**Work required**: Please set down each line of the data again, unchanged.

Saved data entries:
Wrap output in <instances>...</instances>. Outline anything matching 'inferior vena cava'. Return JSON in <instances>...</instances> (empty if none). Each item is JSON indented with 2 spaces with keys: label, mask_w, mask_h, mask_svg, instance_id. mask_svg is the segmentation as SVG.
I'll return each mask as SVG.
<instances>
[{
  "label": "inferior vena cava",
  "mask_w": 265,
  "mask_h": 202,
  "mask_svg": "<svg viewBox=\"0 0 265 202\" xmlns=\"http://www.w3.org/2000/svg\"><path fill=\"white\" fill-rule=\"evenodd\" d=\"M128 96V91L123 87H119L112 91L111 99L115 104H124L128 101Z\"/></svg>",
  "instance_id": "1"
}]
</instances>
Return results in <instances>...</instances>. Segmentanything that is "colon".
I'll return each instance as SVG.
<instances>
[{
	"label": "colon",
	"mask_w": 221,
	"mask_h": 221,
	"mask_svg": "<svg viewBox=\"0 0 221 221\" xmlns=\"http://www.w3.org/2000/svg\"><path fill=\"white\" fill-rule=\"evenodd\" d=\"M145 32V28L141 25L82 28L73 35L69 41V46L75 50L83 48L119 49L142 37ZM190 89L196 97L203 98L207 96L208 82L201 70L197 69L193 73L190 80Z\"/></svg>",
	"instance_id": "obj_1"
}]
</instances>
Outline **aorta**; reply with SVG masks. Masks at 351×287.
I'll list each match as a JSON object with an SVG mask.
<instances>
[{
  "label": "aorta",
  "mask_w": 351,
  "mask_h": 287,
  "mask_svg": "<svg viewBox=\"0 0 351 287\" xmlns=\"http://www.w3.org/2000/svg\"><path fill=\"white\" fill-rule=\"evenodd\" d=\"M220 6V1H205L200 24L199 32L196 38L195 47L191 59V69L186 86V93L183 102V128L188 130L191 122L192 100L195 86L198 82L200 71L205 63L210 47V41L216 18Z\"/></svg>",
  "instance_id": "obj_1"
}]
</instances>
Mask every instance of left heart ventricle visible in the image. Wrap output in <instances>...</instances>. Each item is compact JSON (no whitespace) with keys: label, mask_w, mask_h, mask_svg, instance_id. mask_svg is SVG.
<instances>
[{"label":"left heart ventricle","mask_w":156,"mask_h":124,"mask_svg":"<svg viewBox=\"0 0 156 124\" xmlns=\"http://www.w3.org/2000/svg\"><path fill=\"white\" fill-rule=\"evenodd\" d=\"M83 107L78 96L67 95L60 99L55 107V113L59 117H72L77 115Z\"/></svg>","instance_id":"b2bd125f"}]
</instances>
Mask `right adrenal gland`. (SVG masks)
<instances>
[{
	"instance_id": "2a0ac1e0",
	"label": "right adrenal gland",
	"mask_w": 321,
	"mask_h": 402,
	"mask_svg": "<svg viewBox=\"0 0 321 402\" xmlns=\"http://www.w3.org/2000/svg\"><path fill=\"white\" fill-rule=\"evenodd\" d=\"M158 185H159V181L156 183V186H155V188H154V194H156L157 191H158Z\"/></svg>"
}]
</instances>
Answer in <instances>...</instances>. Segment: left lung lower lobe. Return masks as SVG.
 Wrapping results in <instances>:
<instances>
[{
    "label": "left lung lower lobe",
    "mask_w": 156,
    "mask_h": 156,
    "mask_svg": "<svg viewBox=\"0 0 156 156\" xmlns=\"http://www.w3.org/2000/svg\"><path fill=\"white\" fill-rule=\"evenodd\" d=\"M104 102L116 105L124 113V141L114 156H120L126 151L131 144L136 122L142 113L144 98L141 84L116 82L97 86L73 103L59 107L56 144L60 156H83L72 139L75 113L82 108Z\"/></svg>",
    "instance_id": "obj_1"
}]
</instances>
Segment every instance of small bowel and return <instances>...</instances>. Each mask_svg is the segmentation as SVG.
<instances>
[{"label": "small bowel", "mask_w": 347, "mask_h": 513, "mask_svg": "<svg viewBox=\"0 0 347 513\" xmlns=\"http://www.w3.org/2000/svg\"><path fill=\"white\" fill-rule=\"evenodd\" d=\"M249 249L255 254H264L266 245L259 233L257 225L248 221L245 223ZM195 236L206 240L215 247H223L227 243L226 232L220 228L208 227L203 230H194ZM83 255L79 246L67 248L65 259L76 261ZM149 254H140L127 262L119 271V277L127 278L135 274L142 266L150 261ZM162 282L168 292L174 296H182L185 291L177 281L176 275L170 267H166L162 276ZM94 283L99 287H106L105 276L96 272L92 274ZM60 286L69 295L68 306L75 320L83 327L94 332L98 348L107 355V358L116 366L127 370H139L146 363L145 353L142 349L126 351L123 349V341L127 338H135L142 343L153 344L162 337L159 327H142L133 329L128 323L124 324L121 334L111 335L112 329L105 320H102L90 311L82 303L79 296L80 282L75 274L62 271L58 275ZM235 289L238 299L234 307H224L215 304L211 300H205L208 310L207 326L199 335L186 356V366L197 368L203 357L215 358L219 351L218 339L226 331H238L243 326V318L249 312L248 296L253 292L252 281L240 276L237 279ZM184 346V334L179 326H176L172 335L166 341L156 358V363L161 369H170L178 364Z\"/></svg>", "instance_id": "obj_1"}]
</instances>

**Answer**:
Wrap output in <instances>...</instances>. Outline anything matching 'inferior vena cava'. Return JSON in <instances>...</instances> (empty if none). Each item is JSON indented with 2 spaces with keys: label, mask_w, mask_h, mask_svg, instance_id. mask_svg is the segmentation as SVG.
I'll return each mask as SVG.
<instances>
[{
  "label": "inferior vena cava",
  "mask_w": 265,
  "mask_h": 202,
  "mask_svg": "<svg viewBox=\"0 0 265 202\" xmlns=\"http://www.w3.org/2000/svg\"><path fill=\"white\" fill-rule=\"evenodd\" d=\"M128 96V91L123 87H119L112 91L111 99L115 104H124L128 101Z\"/></svg>",
  "instance_id": "1"
}]
</instances>
Return results in <instances>...</instances>. Segmentanything that is "colon".
I'll return each instance as SVG.
<instances>
[{
	"label": "colon",
	"mask_w": 221,
	"mask_h": 221,
	"mask_svg": "<svg viewBox=\"0 0 221 221\" xmlns=\"http://www.w3.org/2000/svg\"><path fill=\"white\" fill-rule=\"evenodd\" d=\"M145 32V28L141 25L82 28L73 35L69 41V46L75 50L83 48L119 49L142 37ZM190 89L196 97L203 98L207 96L208 82L201 70L197 69L193 73L190 80Z\"/></svg>",
	"instance_id": "obj_1"
}]
</instances>
Outline **aorta**; reply with SVG masks. Masks at 351×287.
I'll list each match as a JSON object with an SVG mask.
<instances>
[{
  "label": "aorta",
  "mask_w": 351,
  "mask_h": 287,
  "mask_svg": "<svg viewBox=\"0 0 351 287\" xmlns=\"http://www.w3.org/2000/svg\"><path fill=\"white\" fill-rule=\"evenodd\" d=\"M220 6V1H205L200 24L199 32L196 38L195 47L191 59V69L186 86V93L183 102V128L188 130L191 122L192 100L195 86L198 82L200 71L205 63L210 47V41L216 18Z\"/></svg>",
  "instance_id": "obj_1"
}]
</instances>
Mask every instance of left heart ventricle visible in the image. Wrap output in <instances>...</instances>. Each item is compact JSON (no whitespace) with keys: label, mask_w, mask_h, mask_svg, instance_id. mask_svg is SVG.
<instances>
[{"label":"left heart ventricle","mask_w":156,"mask_h":124,"mask_svg":"<svg viewBox=\"0 0 156 124\" xmlns=\"http://www.w3.org/2000/svg\"><path fill=\"white\" fill-rule=\"evenodd\" d=\"M83 107L78 96L67 95L60 99L55 107V113L59 117H72L77 115Z\"/></svg>","instance_id":"b2bd125f"}]
</instances>
Mask `right adrenal gland`. (SVG masks)
<instances>
[{
	"instance_id": "2a0ac1e0",
	"label": "right adrenal gland",
	"mask_w": 321,
	"mask_h": 402,
	"mask_svg": "<svg viewBox=\"0 0 321 402\" xmlns=\"http://www.w3.org/2000/svg\"><path fill=\"white\" fill-rule=\"evenodd\" d=\"M158 185H159V181L156 183V186H155V188H154V194H156L157 191H158Z\"/></svg>"
}]
</instances>
Answer in <instances>...</instances>. Segment: left lung lower lobe. Return masks as SVG.
 Wrapping results in <instances>:
<instances>
[{
    "label": "left lung lower lobe",
    "mask_w": 156,
    "mask_h": 156,
    "mask_svg": "<svg viewBox=\"0 0 156 156\" xmlns=\"http://www.w3.org/2000/svg\"><path fill=\"white\" fill-rule=\"evenodd\" d=\"M104 102L116 105L124 113V141L114 156H120L126 151L131 144L136 122L142 113L144 98L141 84L116 82L97 86L73 103L59 107L56 144L60 156H83L72 139L75 113L82 108Z\"/></svg>",
    "instance_id": "obj_1"
}]
</instances>
Segment every instance of small bowel and return <instances>...</instances>. Each mask_svg is the segmentation as SVG.
<instances>
[{"label": "small bowel", "mask_w": 347, "mask_h": 513, "mask_svg": "<svg viewBox=\"0 0 347 513\" xmlns=\"http://www.w3.org/2000/svg\"><path fill=\"white\" fill-rule=\"evenodd\" d=\"M249 249L255 254H264L266 245L259 233L257 225L248 221L245 223ZM195 236L206 240L215 247H223L227 243L226 232L220 228L208 227L203 230H194ZM83 255L79 246L67 248L65 259L76 261ZM149 254H140L127 262L119 271V277L127 278L135 274L142 266L150 261ZM162 282L168 292L174 296H182L185 291L177 281L176 275L170 267H166L162 276ZM94 283L99 287H106L105 276L96 272L92 274ZM60 286L69 295L68 306L75 320L83 327L94 332L98 348L107 355V358L116 366L127 370H139L146 363L145 353L142 349L126 351L123 349V341L127 338H135L142 343L153 344L162 337L159 327H142L133 329L128 323L124 324L121 334L111 335L112 329L105 320H102L90 311L82 303L79 296L80 282L75 274L62 271L58 275ZM235 289L238 299L234 307H224L215 304L211 300H205L208 310L207 326L199 335L186 356V366L197 368L203 357L215 358L219 351L218 339L226 331H238L243 326V318L249 312L248 296L253 292L252 281L240 276L237 279ZM184 346V334L179 326H176L172 335L166 341L156 358V363L161 369H170L178 364Z\"/></svg>", "instance_id": "obj_1"}]
</instances>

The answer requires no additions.